Teseo redimió a su pueblo matando al Minotauro y logrando escapar de la trampa de intrincados caminos planteada por Dédalo. Y su hazaña quedó desde la antigüedad como uno de los mitos más populares de la cultura griega. El del Minotauro es el primer laberinto icónico de la historia, pero es imposible encontrar las trazas del origen de este singular desafío arquitectónico lleno de connotaciones simbólicas. El laberinto es, en sí, una elaboración característica de la mente humana, y es por ello un fenómeno universal, atemporal y sin fronteras. El laberinto cretense es el prototipo del llamado laberinto clásico, univiario, esto es, edificado alrededor de una única vía, sin cierres en falso ni vías muertas, formado por siete circuitos delimitados por ocho paredes que delimitan el espacio central. Siete es el número de las esferas planetarias, de los días de la semana o de los días de cada una de las fases lunares. El enorme valor simbólico del número siete para los griegos (y no únicamente para ellos) está pues muy presente en el modelo del laberinto clásico. Llegar hasta el centro del mismo y volver al punto de partida recorriendo sus “calles” representa la evolución e involución del universo, así como un viaje iniciático al centro de nosotros mismos. No son, con todo, los griegos los inventores del laberinto. Su origen es incierto, pero se pueden rastrear desde el Neolítico o la Edad del Bronce los primeros esbozos esculpidos en roca o pintados sobre la superficie de vasos cerámicos. El significado de estos primitivos laberintos se nos escapa, no obstante, por completo. Y más allá de la excepcional impronta cultural del laberinto del Minotauro, convertido en un ícono enormemente longevo, muy presente en el mundo romano a través de monedas así como de frescos y mosaicos desplegados en las villas de los ciudadanos más pudientes, su historicidad (no, naturalmente la del Minotauro, sí la del laberinto propiamente dicho) es, cuando menos, dudosa.
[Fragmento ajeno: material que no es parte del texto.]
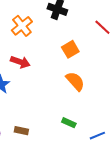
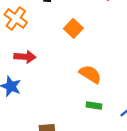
orange semicircle: (75, 81) -> (90, 74), moved

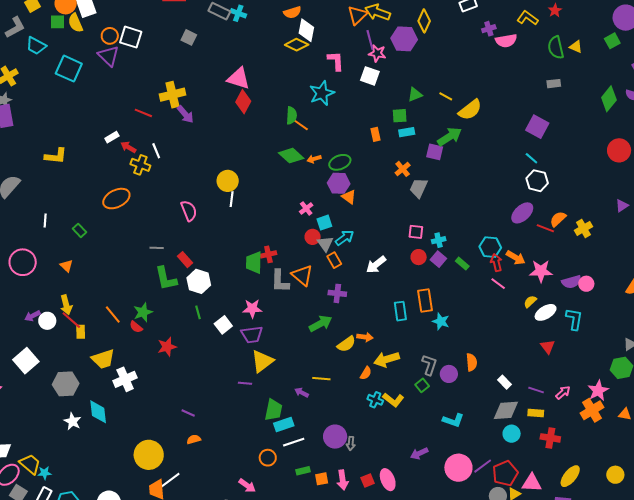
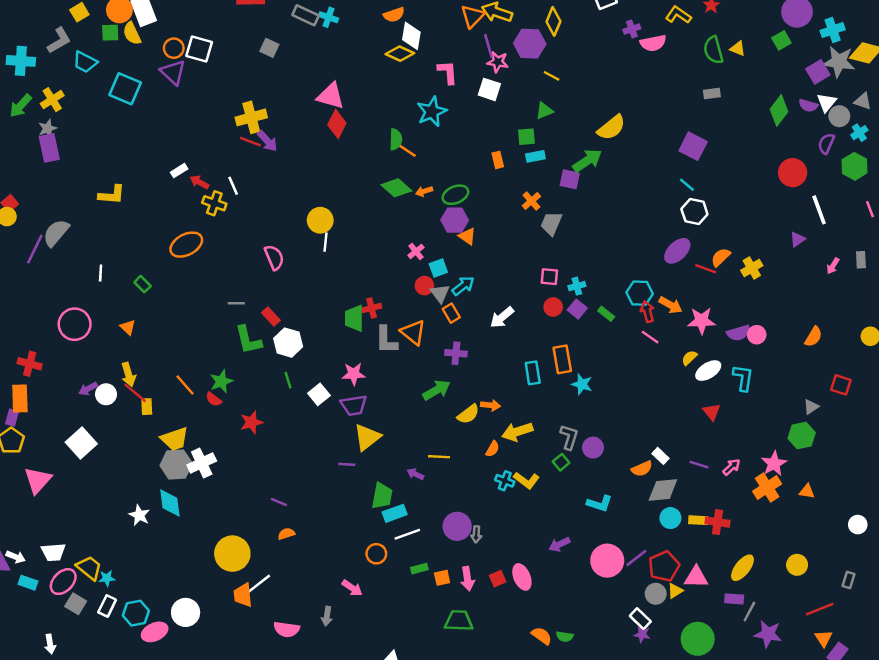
yellow line: (446, 96) -> (552, 76), moved
red line: (143, 113) -> (250, 142), moved
orange semicircle: (472, 362) -> (642, 469), moved, turned 72
gray hexagon: (66, 384) -> (176, 464), moved
yellow rectangle: (536, 413) -> (698, 520), moved

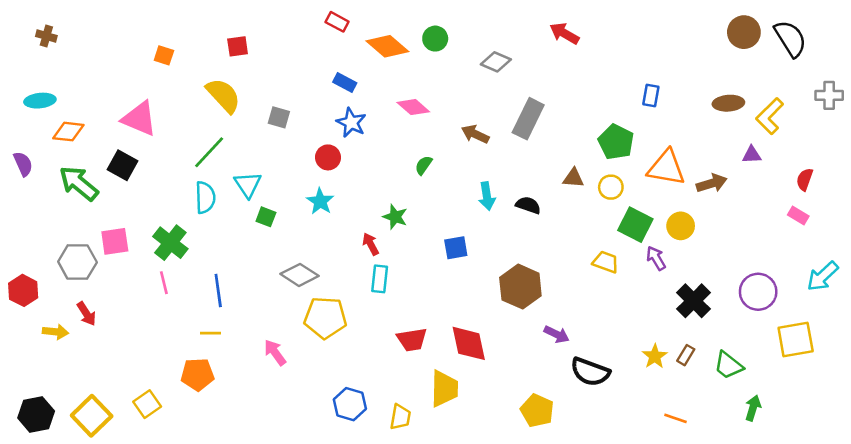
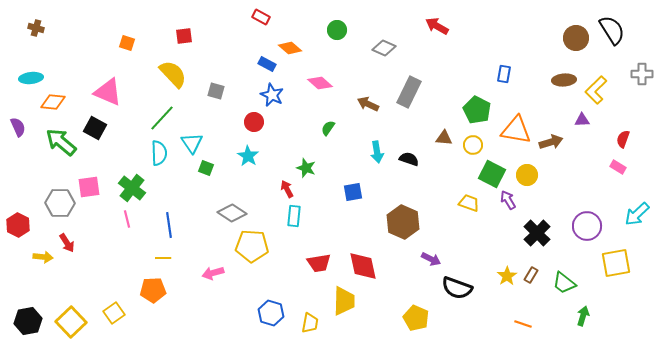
brown circle: (744, 32) -> (576, 38), moved
orange diamond: (387, 46) -> (290, 48), moved, size x0.7
pink arrow: (275, 352) -> (213, 273), turned -70

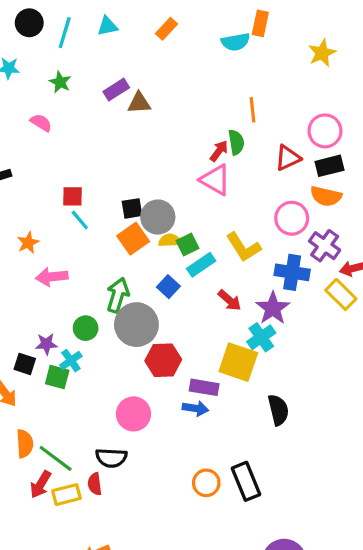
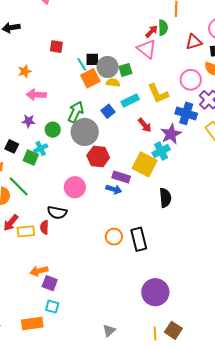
cyan line: (80, 220) -> (82, 64), moved
green square: (188, 245) -> (125, 70), moved
purple star: (46, 344) -> (29, 121), moved
green line: (56, 458) -> (19, 186), moved

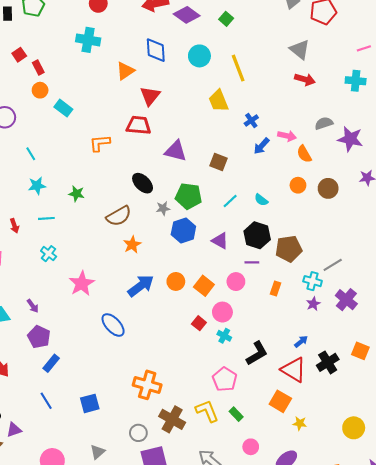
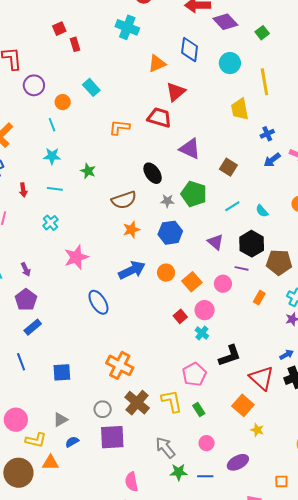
orange circle: (40, 90) -> (63, 102), moved
blue hexagon: (183, 230) -> (170, 233), moved
blue arrow: (301, 342) -> (287, 355), moved

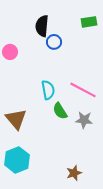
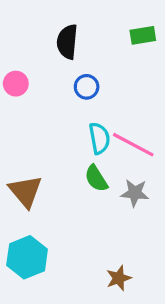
blue circle: (54, 42) -> (87, 87), moved
cyan semicircle: (48, 90) -> (99, 138), moved

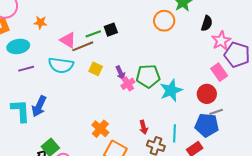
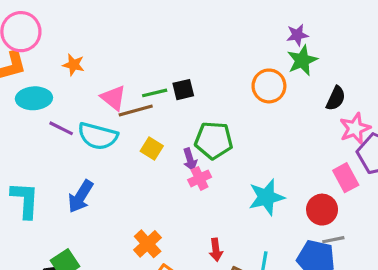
purple line: (26, 69) -> (61, 128), moved, turned 35
green pentagon: (148, 76) -> (214, 140), moved
blue arrow: (39, 106) -> (81, 197), moved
Es en la guarida del Minotauro donde hemos de buscar la génesis del laberinto como concepto, como símbolo, como edificio propiamente dicho y como motivo iconográfico.
Los primeros laberintos:
El primer gran laberinto histórico del que conservamos testimonio se encontraba en Hawara, Egipto, en el interior del recinto que contenía la pirámide de Amenemhat III, faraón de la Dinastía XII que reinó en la segunda centuria del II milenio a. C. Sabemos de su existencia por la detallada descripción que de él transmite el historiador griego Heródoto, quien habla de una imponente estructura formada por 12 patios cubiertos, y 3,000 estancias repartidas en dos pisos con techo de piedra, cuya monumentalidad estaba a la altura de cualquiera de las grandes maravillas arquitectónicas del mundo antiguo. Aunque las excavaciones en el yacimiento de Hawara no han revelado rastro alguno del laberinto descrito por Heródoto, la exhaustiva descripción del complejo que ofrece el historiador de Halicarnaso y que asegura haber recorrido, así como la mención al mismo que hace el geógrafo griego Estrabón, subrayando igualmente la grandiosidad del complejo, invita a no desdeñarla como una mera fábula. Por ello, aun a falta de una constatación arqueológica, el de Hawara es el primer laberinto físico del que con cierto grado de seguridad tenemos noticia.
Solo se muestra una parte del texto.